Anyone considering bariatric surgery must complete a pre-operative psychological evaluation to determine if there is a mental health problem that might interfere with sticking to the many nutritional and physical health recommendations made by the surgical and post-operative treatment team.

Unmanaged psychiatric problems such as suicidality, untreated mood disorders, and substance use disorders are contraindications for surgery.

Eating disorders characterized by self-induced vomiting are also a contraindication for surgery. As we have described elsewhere, purging behaviors are dangerous and medically compromise anyone seeking to undergo a major operation. Because these particular procedures all involve stomach repair, vomiting can result in dangerous post-operative complications.
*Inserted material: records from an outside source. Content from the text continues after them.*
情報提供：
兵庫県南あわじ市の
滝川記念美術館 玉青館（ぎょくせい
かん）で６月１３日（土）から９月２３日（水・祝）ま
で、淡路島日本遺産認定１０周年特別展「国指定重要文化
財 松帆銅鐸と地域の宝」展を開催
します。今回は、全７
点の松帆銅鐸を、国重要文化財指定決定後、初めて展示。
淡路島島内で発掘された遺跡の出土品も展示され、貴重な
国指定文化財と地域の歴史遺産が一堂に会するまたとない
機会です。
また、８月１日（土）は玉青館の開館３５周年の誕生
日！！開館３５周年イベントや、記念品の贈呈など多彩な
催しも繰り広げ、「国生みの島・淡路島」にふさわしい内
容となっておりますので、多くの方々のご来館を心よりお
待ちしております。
To be as successful with any of these procedures as possible, consistency with lifestyle change factors – increasing physical activity and reducing intake – is key. The diet mindset characteristic of many eating disorders, if unaddressed, may make adherence to the post-operative nutritional plan problematic.

Disordered Eating Behaviors after Surgery

A review of bariatric surgery studies found that gastric bypass is associated with reductions in binge eating disorder and related symptoms in the short- and medium-term, but that there is a risk of a subsequent increase in symptoms. Gastric bypass has been shown to reduce emotional eating in the short- to medium-term.
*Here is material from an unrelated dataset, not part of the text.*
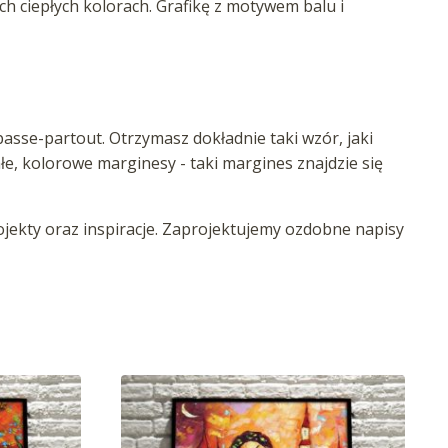
 ciepłych kolorach. Grafikę z motywem balu i
asse-partout. Otrzymasz dokładnie taki wzór, jaki
iałe, kolorowe marginesy - taki margines znajdzie się
ekty oraz inspiracje. Zaprojektujemy ozdobne napisy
Not surprisingly, there is strong evidence – across procedures – that the presence of post-surgical binge eating disorder or binge eating episodes is associated with poorer weight loss or greater weight regain. Eating disordered attitudes (for example, high levels of body shape or weight concern) following surgery are negatively associated with outcome. Even post-operative loss of control eating episodes, in which a person eats a usual or small amount of food but feels out of control while eating, seem to negatively impact weight outcome. Night eating syndrome, one of the Other Specified Feeding and Eating Disorders (OSFED) described in the DSM-5, is experienced pre-surgery by up to 20% of those pursuing a bariatric procedure. While symptoms appear to decrease after weight loss surgery, some, but not all, studies indicate that post-operative night eating syndrome may also be associated with less weight loss.

Taken together, these findings suggest that post-operative specialized care for individuals vulnerable to eating disorders ought to be an important part of the treatment plan.
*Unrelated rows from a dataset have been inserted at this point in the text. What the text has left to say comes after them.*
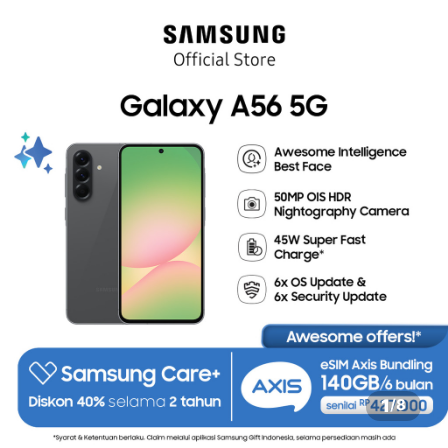
1
/
8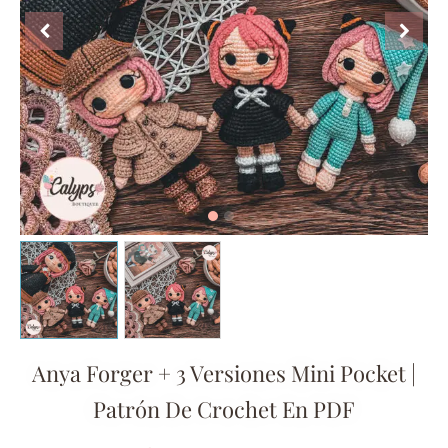
Anya Forger + 3 Versiones Mini Pocket |
Patrón De Crochet En PDF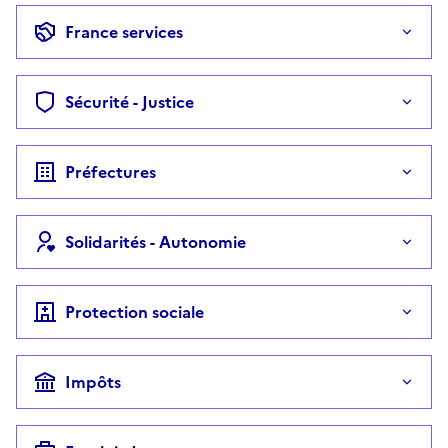
France services
Sécurité - Justice
Préfectures
Solidarités - Autonomie
Protection sociale
Impôts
Other Psychological Changes Post-Op

In general, research has shown that in the period after bariatric surgery people report improvements in their quality of life, self-esteem, and mood. It is less clear what happens in the long term. However, as more people undergo these procedures as more time passes after surgery, there are more data to mine for information on outcomes that can help inform follow-up care.

A recently discovered trend, for example, is a notable change in alcohol use patterns in individuals following bariatric surgery. One study found that the prevalence of regular drinking doubled in the five years following gastric bypass and adjustable gastric banding, with the prevalence of an alcohol use disorder increasing over time as well. There are several hypotheses as to why this might be. It may be that people have a different experience of drinking alcohol post-surgery due to greater effects of the same amount of alcohol consumed. Or, people may become more social after surgery and therefore have more occasions to drink while socializing with friends and loved ones. Regardless of the “why,” the “what” is clear – information about the increased risk for an alcohol use disorder can be used to educate people about what to watch out for prior to surgery and inform post-operative clinical assessment by the treatment team.


Bariatric surgery “fixes” the GI tract, but not the brain. A difficulty with binge eating can recur after surgery for some people. For those who are severely obese, these procedures can significantly improve medical status and quality of life. As with all surgeries, bariatric surgery is not without risks. Outcomes are variable and highly dependent on an individual’s ability to stick to lifestyle changes.